Washington, DC.: Dewan Nasional untuk Sains dan Lingkungan
Cumming, GS (2016); Relevansi dan ketahanan kawasan lindung di Anthropocene.
Antroposen 13, 46–56.
Direktorat Jenderal Planologi Kehutanan dan Lingkungan (2015); Buku Rekalkulasi Penutupan
Lahan Indonesia Tahun 2014 , Direktorat Jenderal Rehabilitasi Hutan dan Perhutanan
Sosial Jakarta (2003); Rehabilitasi
Lahan dan Perhutanan Sosial: Dari Masa Ke Masa (Rehabilitasi Hutan dan Perhutanan Sosial:
Antar Waktu). Kementerian Kehutanan Indonesia
Dixon JA (1992); Analisis dan Pengelolaan DAS, dalam Partha Dasgupta dan Karl-Goran Maler
(ed) The Environment and Emerging Development Issues, Vol.2, ClarendonPress,
Oxford.
Euler, Johannes, dan Sonja Heldt (2018); "Ilmu tentang Lingkungan Total Dari Informasi ke
Partisipasi dan Pengorganisasian Mandiri: Visi untuk Pengelolaan Daerah Aliran Sungai
Eropa." Ilmu Lingkungan Total 621: 905–14. https://doi.org/10.1016/j.scitotenv.2017.11.072.

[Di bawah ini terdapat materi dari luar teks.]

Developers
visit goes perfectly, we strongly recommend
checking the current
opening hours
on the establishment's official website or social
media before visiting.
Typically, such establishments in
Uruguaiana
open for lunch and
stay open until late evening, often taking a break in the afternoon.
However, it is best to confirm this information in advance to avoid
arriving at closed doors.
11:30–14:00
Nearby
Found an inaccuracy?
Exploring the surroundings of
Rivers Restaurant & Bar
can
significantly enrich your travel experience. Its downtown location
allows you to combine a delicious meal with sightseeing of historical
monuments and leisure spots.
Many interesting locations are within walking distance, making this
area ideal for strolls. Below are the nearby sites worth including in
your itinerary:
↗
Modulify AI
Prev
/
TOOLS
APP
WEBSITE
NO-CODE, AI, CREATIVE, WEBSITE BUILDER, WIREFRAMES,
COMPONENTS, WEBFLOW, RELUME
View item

Mtibaa, Slim, Norifumi Hotta, dan Mitsuteru Irie (2018); "Ilmu tentang Analisis Lingkungan
Total tentang Efisiensi dan Efektivitas Biaya dari Praktik Manajemen Terbaik
untuk Mengontrol Hasil Sedimen: Studi Kasus Daerah Aliran Sungai Joumine,
Tunisia." Ilmu Lingkungan Total 616–617: 1–16. https://doi.org/10.1016/
j.scitotenv.2017.10.290.
Mursidin dkk. (1997). 35 tahun Penghijauan di Indonesia (35 tahun Penghijauan di
Indonesia). Presidium Kelompok Konservasi Sumber Daya Alam.

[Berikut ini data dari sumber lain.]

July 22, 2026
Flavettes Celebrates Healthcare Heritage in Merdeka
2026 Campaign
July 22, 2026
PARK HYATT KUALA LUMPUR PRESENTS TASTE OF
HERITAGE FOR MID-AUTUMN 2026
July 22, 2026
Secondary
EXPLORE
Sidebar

Direktorat Jenderal Reboisasi dan Rehabilitasi Lahan
Kementerian Kehutanan, Direktorat Jenderal Pembangunan Daerah
Kementerian Dalam Negeri. Jakarta.
Nawir, dkk. 2008. Rehabilitasi hutan di Indonesia: Akan seperti apa setelah lebih dari tiga
dekade? (Rehabilitasi hutan di Indonesia: Akan kemanakah arahnya setelah
lebih dari tiga dasawarsa?) Bogor, Indonesia: Pusat Penelitian Kehutanan
Internasional (CIFOR), ISBN 978-979-14-1235-3.
Reddy, Ratna V., Saharawat, YS, George, B. (2017); Watershed Management in South
Asia: A Synoptic Review, Journal of Hydrology (2017), doi: http://dx.doi.org/
10.1016/j.jhydrol.2017.05.043 Ruonan Li, Hua
Zheng, Sunyun Lv, Wenting Liao, Fei Lu dkk. (2018); Pengembangan dan evaluasi
indeks baru untuk menilai jasa pengatur hidrologi pada skala sub DAS.
Indikator Ekologi Jurnal 86 (2018) 9–17. Penerbit: Elsevier.